Et quand j’ai commencé l’écriture de ce projet, je suis moi-même devenu père d’un petit garçon. Je me suis longuement posé la question de savoir comment j’allais ne pas lui transmettre cet héritage-là, pour ne pas qu’il ressente ce que j’avais moi-même ressenti. Cette négativité… (un temps) Cela a été un travail acharné (rires). Et c’est exactement la période et l’épreuve que vit Michael dans le film. Comme moi, il essaie de se détacher de cette figure paternelle. Et à partir de ce travail intime, il va changer sa perception sur Jack. La scène où il le voit au sommet de la montagne s’accompagne du sentiment qu’arrive le moment d’accorder son pardon, sans cependant parvenir à excuser totalement son comportement. Et son action à ce moment-là, toute violente qu’elle soit, va permettre à Jack de vivre la vie que lui-même n’a pas pu vivre.

Nora-Jane Noone (©New Story)
L’autre personnage secondaire que je voulais aborder est celui de Caroline (Nora-Jane Noone), le seul personnage féminin d’importance du film et, de loin, le plus raisonné. Y a-t-il, justement, une corrélation entre la féminité et la raison dans Le Clan des bêtes ?

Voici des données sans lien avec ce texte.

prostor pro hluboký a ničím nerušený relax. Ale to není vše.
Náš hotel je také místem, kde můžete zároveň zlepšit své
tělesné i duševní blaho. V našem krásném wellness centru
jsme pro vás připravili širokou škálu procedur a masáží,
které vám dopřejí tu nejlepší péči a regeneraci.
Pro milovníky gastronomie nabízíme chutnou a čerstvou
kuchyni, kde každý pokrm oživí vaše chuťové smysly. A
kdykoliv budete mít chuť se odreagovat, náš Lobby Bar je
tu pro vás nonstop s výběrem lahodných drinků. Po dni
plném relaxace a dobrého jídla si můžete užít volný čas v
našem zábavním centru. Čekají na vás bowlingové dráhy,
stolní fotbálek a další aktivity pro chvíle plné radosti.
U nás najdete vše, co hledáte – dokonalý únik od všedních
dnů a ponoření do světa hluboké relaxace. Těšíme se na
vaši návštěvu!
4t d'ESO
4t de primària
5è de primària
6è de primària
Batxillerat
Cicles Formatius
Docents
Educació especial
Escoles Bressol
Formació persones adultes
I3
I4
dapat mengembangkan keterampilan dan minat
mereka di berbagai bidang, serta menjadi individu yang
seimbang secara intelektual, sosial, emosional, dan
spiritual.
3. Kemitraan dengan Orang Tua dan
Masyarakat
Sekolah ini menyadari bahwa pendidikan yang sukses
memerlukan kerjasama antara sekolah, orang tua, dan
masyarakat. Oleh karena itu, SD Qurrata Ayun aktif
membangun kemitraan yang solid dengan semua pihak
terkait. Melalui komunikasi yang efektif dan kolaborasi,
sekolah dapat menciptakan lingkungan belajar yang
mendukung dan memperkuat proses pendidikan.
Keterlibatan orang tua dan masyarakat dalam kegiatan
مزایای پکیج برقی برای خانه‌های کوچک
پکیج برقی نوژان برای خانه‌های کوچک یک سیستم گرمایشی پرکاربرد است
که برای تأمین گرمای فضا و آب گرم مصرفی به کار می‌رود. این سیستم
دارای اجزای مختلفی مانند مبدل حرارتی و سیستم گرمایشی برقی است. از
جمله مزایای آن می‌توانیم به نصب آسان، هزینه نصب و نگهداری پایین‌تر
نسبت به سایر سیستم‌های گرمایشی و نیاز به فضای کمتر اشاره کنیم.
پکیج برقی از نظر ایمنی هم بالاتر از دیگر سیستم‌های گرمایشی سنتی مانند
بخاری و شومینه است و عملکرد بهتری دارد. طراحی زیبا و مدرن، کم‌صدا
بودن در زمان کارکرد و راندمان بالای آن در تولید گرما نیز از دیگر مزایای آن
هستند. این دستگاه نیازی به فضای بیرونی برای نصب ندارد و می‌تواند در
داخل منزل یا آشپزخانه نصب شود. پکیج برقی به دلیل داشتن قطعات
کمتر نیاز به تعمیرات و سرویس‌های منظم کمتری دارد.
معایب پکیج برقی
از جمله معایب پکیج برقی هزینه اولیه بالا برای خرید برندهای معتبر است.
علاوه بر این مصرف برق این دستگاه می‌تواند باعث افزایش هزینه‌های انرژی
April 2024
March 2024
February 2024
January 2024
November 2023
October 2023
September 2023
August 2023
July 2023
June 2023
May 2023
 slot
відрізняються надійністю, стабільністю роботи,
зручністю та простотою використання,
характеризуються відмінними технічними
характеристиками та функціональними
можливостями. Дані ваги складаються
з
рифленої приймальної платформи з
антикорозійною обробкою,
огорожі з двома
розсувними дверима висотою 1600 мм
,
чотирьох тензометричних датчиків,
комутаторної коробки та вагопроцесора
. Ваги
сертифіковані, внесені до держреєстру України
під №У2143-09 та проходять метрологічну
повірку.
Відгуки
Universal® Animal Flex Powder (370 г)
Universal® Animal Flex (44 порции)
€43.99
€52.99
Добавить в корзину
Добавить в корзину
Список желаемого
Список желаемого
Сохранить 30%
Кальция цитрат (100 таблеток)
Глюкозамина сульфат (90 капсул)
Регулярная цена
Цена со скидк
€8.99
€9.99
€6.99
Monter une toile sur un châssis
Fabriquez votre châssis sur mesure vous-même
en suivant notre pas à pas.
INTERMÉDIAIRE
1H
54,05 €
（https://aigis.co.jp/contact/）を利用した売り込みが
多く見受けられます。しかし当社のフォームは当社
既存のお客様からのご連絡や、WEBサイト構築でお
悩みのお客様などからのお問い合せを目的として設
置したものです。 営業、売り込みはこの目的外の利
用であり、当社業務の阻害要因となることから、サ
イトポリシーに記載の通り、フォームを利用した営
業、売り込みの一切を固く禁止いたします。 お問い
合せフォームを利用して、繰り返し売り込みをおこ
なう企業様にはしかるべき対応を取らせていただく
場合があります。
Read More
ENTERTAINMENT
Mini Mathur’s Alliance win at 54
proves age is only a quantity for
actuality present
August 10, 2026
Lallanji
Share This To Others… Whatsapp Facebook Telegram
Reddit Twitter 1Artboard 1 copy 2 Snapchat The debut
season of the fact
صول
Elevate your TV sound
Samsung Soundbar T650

Cette femme se trouve un peu ostracisée par ces relations violentes, elle est coupée de ce monde-là. L’écriture du personnage provient d’un certain nombre de recherches que j’ai pu mener, qui m’ont permis de constater que depuis des siècles, les femmes de ces communautés rurales travaillent d’arrache-pied pour faire vivre les familles, pour supporter tout le monde sans être elles-mêmes supportées, sans ne jamais avoir de pouvoir décisionnel, ce qui génère une forme aiguë de frustration. Et Caroline se rend compte de cela et elle s’aperçoit qu’elle n’a aucun besoin de rester dans ce cadre-là, qu’elle a besoin de prendre son envol. On la saisit dans un moment de bascule où elle prend conscience que l’environnement de violence dans lequel elle vit a un impact négatif sur elle. Dès qu’elle essaie de parler, on lui coupe systématiquement la parole. Ce manque de pouvoir et le manque de respect qu’on a envers elle se révèlent violemment et lui font prendre conscience que si elle reste dans ce monde, elle perdra son identité, son rapport à elle-même. Je voulais explorer l’idée selon laquelle cette incapacité des gens à dire les choses, à simplement s’exprimer, peut être vue comme une faiblesse. Cela se traduit par exemple par le fait que si vous allez dans un bar, vous verrez tous les hommes assis côte à côte. Ils vont regarder leur match de foot sans communiquer entre eux, alors que les femmes, elles, vont s’asseoir face à face afin de libérer leur parole là où les hommes ne libèreront pas leurs émotions par les mots. Caroline se retrouve donc à un moment où elle sent le besoin de partir et de se détacher de ce milieu.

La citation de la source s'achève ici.